# How to teach logic to your #NeuralNetworks ?

Logic gates are the fundamental building blocks of electronics. They pretty much make up the complex architecture of all computing systems today. They help in addition, choice, negation and combination thereof to form complex circuits. In this post, I shall walk you through couple of basic logic gates to demonstrate how Neural Networks learn on their own without us having to manually code the if-then-else logic.

Let’s get started with the “Hello World” of Neural Networks, which is the XOR gate. A XOR gate is a exclusive OR gate with two inputs A and B and an output. It’s called an exclusive OR because, the gate returns a TRUE state as an output if and ONLY if one of the input states is true.

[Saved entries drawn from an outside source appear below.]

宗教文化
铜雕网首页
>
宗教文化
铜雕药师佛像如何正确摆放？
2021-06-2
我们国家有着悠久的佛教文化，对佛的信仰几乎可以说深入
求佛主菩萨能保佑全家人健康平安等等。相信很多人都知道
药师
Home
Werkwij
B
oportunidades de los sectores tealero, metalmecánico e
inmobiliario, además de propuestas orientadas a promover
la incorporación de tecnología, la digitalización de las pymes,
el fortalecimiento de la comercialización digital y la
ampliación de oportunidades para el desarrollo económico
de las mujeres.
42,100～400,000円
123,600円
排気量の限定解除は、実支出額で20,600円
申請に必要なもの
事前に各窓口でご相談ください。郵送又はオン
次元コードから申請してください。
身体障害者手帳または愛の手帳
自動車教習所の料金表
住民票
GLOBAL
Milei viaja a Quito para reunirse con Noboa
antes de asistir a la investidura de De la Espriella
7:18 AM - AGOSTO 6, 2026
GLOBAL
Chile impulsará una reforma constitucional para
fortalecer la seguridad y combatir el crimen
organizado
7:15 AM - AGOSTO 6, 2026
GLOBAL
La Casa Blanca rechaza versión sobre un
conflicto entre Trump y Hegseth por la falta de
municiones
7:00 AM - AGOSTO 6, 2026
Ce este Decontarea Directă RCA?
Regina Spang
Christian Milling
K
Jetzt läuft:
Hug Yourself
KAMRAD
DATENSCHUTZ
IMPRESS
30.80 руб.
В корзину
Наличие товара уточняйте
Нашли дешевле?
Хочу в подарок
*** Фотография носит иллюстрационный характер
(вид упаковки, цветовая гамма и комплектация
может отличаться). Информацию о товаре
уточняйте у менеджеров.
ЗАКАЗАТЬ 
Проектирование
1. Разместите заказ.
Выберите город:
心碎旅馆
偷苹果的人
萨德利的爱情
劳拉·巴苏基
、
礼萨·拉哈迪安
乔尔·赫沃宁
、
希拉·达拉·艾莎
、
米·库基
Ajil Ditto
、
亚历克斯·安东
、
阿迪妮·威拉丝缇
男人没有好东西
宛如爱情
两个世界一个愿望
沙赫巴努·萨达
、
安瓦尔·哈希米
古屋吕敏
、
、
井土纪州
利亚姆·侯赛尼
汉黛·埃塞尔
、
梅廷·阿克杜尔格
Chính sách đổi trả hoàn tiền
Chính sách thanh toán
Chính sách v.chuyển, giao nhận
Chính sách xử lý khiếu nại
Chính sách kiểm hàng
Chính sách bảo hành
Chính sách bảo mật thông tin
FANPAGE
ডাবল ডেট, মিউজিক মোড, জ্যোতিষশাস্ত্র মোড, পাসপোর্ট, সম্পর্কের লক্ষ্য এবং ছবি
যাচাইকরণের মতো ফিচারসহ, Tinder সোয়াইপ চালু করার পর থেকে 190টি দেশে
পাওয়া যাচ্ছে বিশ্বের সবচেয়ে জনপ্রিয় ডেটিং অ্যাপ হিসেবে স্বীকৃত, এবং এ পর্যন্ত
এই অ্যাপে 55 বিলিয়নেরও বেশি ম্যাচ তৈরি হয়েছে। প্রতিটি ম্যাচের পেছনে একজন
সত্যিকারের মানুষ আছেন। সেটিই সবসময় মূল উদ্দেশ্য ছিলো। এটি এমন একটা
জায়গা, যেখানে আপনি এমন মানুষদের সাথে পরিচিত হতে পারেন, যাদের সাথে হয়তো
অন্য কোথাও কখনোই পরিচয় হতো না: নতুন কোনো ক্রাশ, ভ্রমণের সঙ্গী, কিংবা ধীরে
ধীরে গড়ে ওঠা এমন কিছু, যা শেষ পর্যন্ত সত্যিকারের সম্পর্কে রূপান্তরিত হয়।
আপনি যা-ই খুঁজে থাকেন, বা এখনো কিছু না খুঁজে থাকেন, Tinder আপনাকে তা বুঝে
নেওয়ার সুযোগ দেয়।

We know what are the inputs and what is the output expected. Given that we know what is the output expected, this becomes a “Supervised Learning” exercise for the Neural Networks.

## Which Neural Network framework to choose?

There are several Neural Network frameworks out there. The most notable are the following:

TensorFlow: TensorFlow is a open-source library for numerical computations by Google. The framework is quite generic and flexible to model any type of data flow graphs and computation. The current version has a full stack support for Python programmers (though there is a C++ API that is not as comprehensive).

Theano: Another Python based open source framework for large scale machine learning and numerical computing. Focuses heavily on efficient large scale multi-dimensional array computation, using NumPy and GPU.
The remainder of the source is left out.